*PROBLEM DESCRIPTION:* Transcribe exactly, and only, the lines from the one with "В данной статье мы поговорим о том, как" through the end of the records below, including both of those lines. Skip all pictures.
- - -
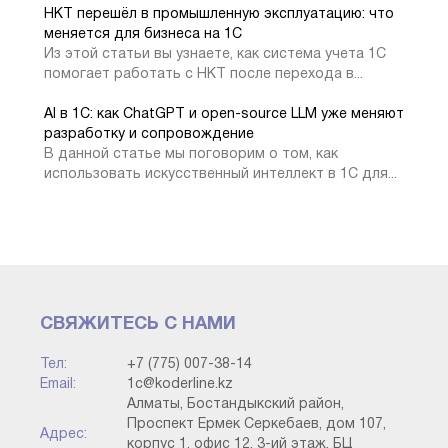
оплате. Данная аналитика необходима для того, чтобы
НКТ перешёл в промышленную эксплуатацию: что
данные об оплатах корректно отображались в отчете.
меняется для бизнеса на 1С
Из этой статьи вы узнаете, как система учета 1С
помогает работать с НКТ после перехода в...
AI в 1С: как ChatGPT и open-source LLM уже меняют
разработку и сопровождение
В данной статье мы поговорим о том, как
использовать искусственный интеллект в 1С для...
Поступление безналичных денежных средств,
Расширенная платежка
СВЯЖИТЕСЬ С НАМИ
Тел:
+7 (775) 007-38-14
Также зарегистрировать оплату можно другим
Email:
1c@koderline.kz
документом – Приходным кассовым ордером. Отличие
Алматы, Бостандыкский район,
документов в форме оплаты. Приходным кассовым
Проспект Ермек Серкебаев, дом 107,
Адрес:
ордером принимаются наличные денежные средства.
корпус 1, офис 12, 3-ий этаж, БЦ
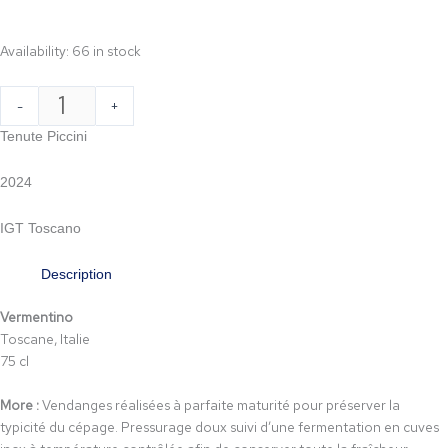
Availability:
66 in stock
-
+
Add to cart
Tenute Piccini
2024
IGT Toscano
Description
Vermentino
Toscane, Italie
75 cl
More :
Vendanges réalisées à parfaite maturité pour préserver la
typicité du cépage. Pressurage doux suivi d’une fermentation en cuves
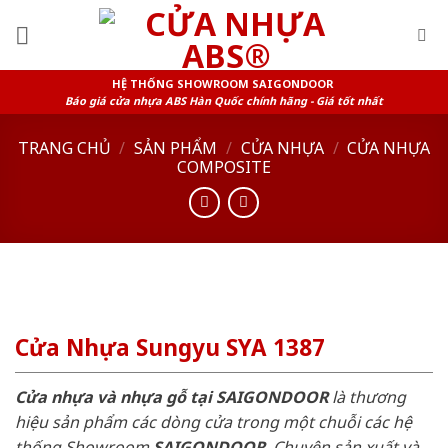
Skip
to
content
HỆ THỐNG SHOWROOM SAIGONDOOR
Báo giá cửa nhựa ABS Hàn Quốc chính hãng - Giá tốt nhất
TRANG CHỦ
/
SẢN PHẨM
/
CỬA NHỰA
/
CỬA NHỰA
COMPOSITE
Cửa Nhựa Sungyu SYA 1387
Cửa nhựa và nhựa gỗ tại SAIGONDOOR
là thương
hiệu sản phẩm các dòng cửa trong một chuỗi các hệ
thống Showroom
SAIGONDOOR
. Chuyên sản xuất và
- - -
*TASK OUTPUT:*
В данной статье мы поговорим о том, как
использовать искусственный интеллект в 1С для...
Поступление безналичных денежных средств,
Расширенная платежка
СВЯЖИТЕСЬ С НАМИ
Тел:
+7 (775) 007-38-14
Также зарегистрировать оплату можно другим
Email:
1c@koderline.kz
документом – Приходным кассовым ордером. Отличие
Алматы, Бостандыкский район,
документов в форме оплаты. Приходным кассовым
Проспект Ермек Серкебаев, дом 107,
Адрес:
ордером принимаются наличные денежные средства.
корпус 1, офис 12, 3-ий этаж, БЦ
Availability:
66 in stock
-
+
Add to cart
Tenute Piccini
2024
IGT Toscano
Description
Vermentino
Toscane, Italie
75 cl
More :
Vendanges réalisées à parfaite maturité pour préserver la
typicité du cépage. Pressurage doux suivi d’une fermentation en cuves
Skip
to
content
HỆ THỐNG SHOWROOM SAIGONDOOR
Báo giá cửa nhựa ABS Hàn Quốc chính hãng - Giá tốt nhất
TRANG CHỦ
/
SẢN PHẨM
/
CỬA NHỰA
/
CỬA NHỰA
COMPOSITE
Cửa Nhựa Sungyu SYA 1387
Cửa nhựa và nhựa gỗ tại SAIGONDOOR
là thương
hiệu sản phẩm các dòng cửa trong một chuỗi các hệ
thống Showroom
SAIGONDOOR
. Chuyên sản xuất và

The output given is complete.